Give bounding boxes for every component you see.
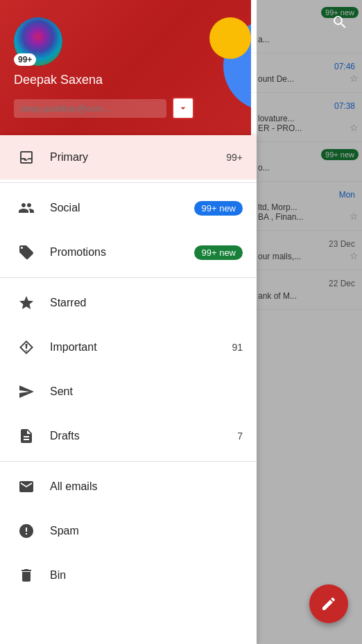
- sidebar-item-label: Starred: [50, 297, 243, 309]
- sidebar-item-social[interactable]: Social 99+ new: [0, 186, 257, 230]
- bin-icon: [14, 563, 39, 588]
- sidebar-item-sent[interactable]: Sent: [0, 369, 257, 414]
- email-field-container: [14, 97, 194, 119]
- compose-fab[interactable]: [309, 584, 348, 623]
- avatar-container[interactable]: 99+: [14, 17, 62, 66]
- email-field[interactable]: [14, 99, 166, 118]
- sidebar-item-important[interactable]: Important 91: [0, 325, 257, 369]
- sidebar-item-bin[interactable]: Bin: [0, 553, 257, 598]
- sidebar-item-count: 91: [232, 342, 243, 353]
- sidebar-item-count: 7: [237, 430, 243, 442]
- sidebar-item-label: Spam: [50, 525, 243, 537]
- sidebar-item-label: Important: [50, 341, 232, 354]
- sidebar-drawer: Primary 99+ Social 99+ new Promotions 99…: [0, 135, 257, 644]
- sidebar-item-label: All emails: [50, 480, 243, 493]
- divider: [0, 277, 257, 278]
- sidebar-item-drafts[interactable]: Drafts 7: [0, 414, 257, 458]
- sidebar-item-starred[interactable]: Starred: [0, 281, 257, 325]
- sidebar-item-label: Sent: [50, 385, 243, 398]
- shape-yellow: [209, 17, 251, 59]
- sidebar-item-label: Primary: [50, 151, 226, 164]
- divider: [0, 182, 257, 183]
- new-badge-blue: 99+ new: [194, 201, 243, 216]
- sidebar-item-promotions[interactable]: Promotions 99+ new: [0, 230, 257, 275]
- avatar-badge: 99+: [14, 53, 36, 66]
- user-name: Deepak Saxena: [14, 73, 103, 87]
- divider: [0, 461, 257, 462]
- sidebar-item-primary[interactable]: Primary 99+: [0, 135, 257, 180]
- star-icon: [14, 290, 39, 315]
- important-icon: [14, 335, 39, 360]
- overlay-dim: [257, 0, 362, 644]
- sidebar-item-all-emails[interactable]: All emails: [0, 464, 257, 509]
- inbox-icon: [14, 145, 39, 170]
- social-icon: [14, 195, 39, 220]
- sidebar-item-label: Drafts: [50, 430, 237, 442]
- sidebar-item-label: Promotions: [50, 246, 194, 259]
- spam-icon: [14, 519, 39, 543]
- sidebar-item-count: 99+: [226, 152, 243, 163]
- sidebar-item-label: Social: [50, 202, 194, 214]
- promotions-icon: [14, 240, 39, 265]
- account-dropdown-button[interactable]: [172, 97, 194, 119]
- search-icon[interactable]: [331, 14, 348, 35]
- sidebar-item-label: Bin: [50, 569, 243, 582]
- new-badge-green: 99+ new: [194, 245, 243, 260]
- all-emails-icon: [14, 474, 39, 499]
- sent-icon: [14, 379, 39, 404]
- drafts-icon: [14, 424, 39, 449]
- sidebar-item-spam[interactable]: Spam: [0, 509, 257, 553]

——————————

EXERCISE OBJECTIVE
Lines holding "Starred" in the material above are to be reported.

RESULT FOR THIS TASK
- sidebar-item-label: Starred: [50, 297, 243, 309]
- sidebar-item-starred[interactable]: Starred: [0, 281, 257, 325]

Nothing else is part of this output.